Ultra Low Complexity Deep Learning Based Noise Suppression
Shrishti Saha Shetu, Soumitro Chakrabarty, Oliver Thiergart, Edwin Mabande
TL;DR
The paper tackles real-time speech enhancement on resource-constrained devices by reducing deep neural network computational load while maintaining performance. It introduces a two-stage framework in which Stage1 employs a convolutional recurrent network to estimate an intermediate real magnitude mask and Stage2 uses a lightweight CNN to refine phase and produce a complex mask, aided by channelwise feature reorientation and power-law compression to boost efficiency. The method achieves near-state-of-the-art noise suppression with a compact model (688K parameters), demonstrated by a real-time factor of about 0.127 and GMACS of roughly 0.098 on a single Cortex-A53 core at 16 kHz.
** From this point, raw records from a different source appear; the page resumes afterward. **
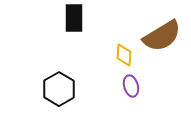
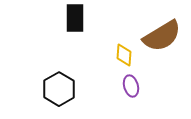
black rectangle: moved 1 px right
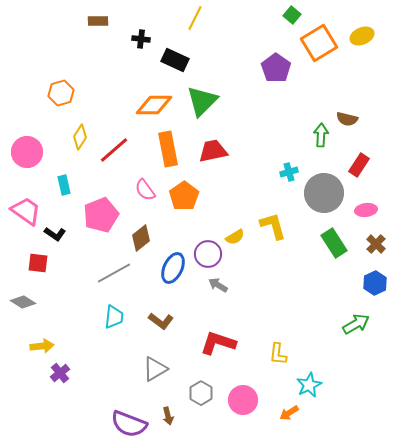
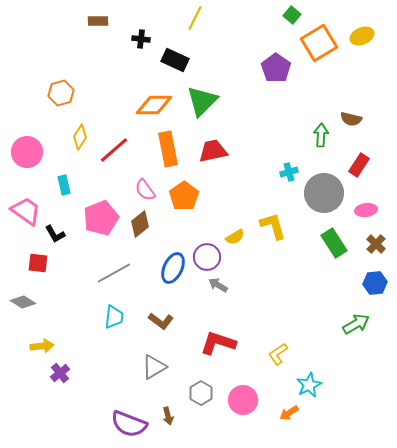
brown semicircle at (347, 119): moved 4 px right
pink pentagon at (101, 215): moved 3 px down
black L-shape at (55, 234): rotated 25 degrees clockwise
brown diamond at (141, 238): moved 1 px left, 14 px up
purple circle at (208, 254): moved 1 px left, 3 px down
blue hexagon at (375, 283): rotated 20 degrees clockwise
yellow L-shape at (278, 354): rotated 50 degrees clockwise
gray triangle at (155, 369): moved 1 px left, 2 px up
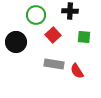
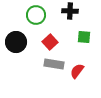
red square: moved 3 px left, 7 px down
red semicircle: rotated 70 degrees clockwise
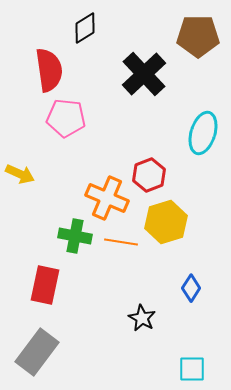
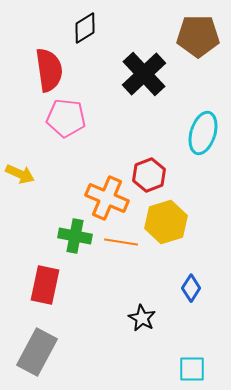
gray rectangle: rotated 9 degrees counterclockwise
The design relies on a compact intermediate magnitude estimator using two fully connected layers and a small second-stage CNN, enabling deployment on embedded devices without substantial loss in quality. Overall, the work offers a practical and scalable approach to resource-efficient SE with competitive performance.
Abstract
This paper introduces an innovative method for reducing the computational complexity of deep neural networks in real-time speech enhancement on resource-constrained devices. The proposed approach utilizes a two-stage processing framework, employing channelwise feature reorientation to reduce the computational load of convolutional operations. By combining this with a modified power law compression technique for enhanced perceptual quality, this approach achieves noise suppression performance comparable to state-of-the-art methods with significantly less computational requirements. Notably, our algorithm exhibits 3 to 4 times less computational complexity and memory usage than prior state-of-the-art approaches.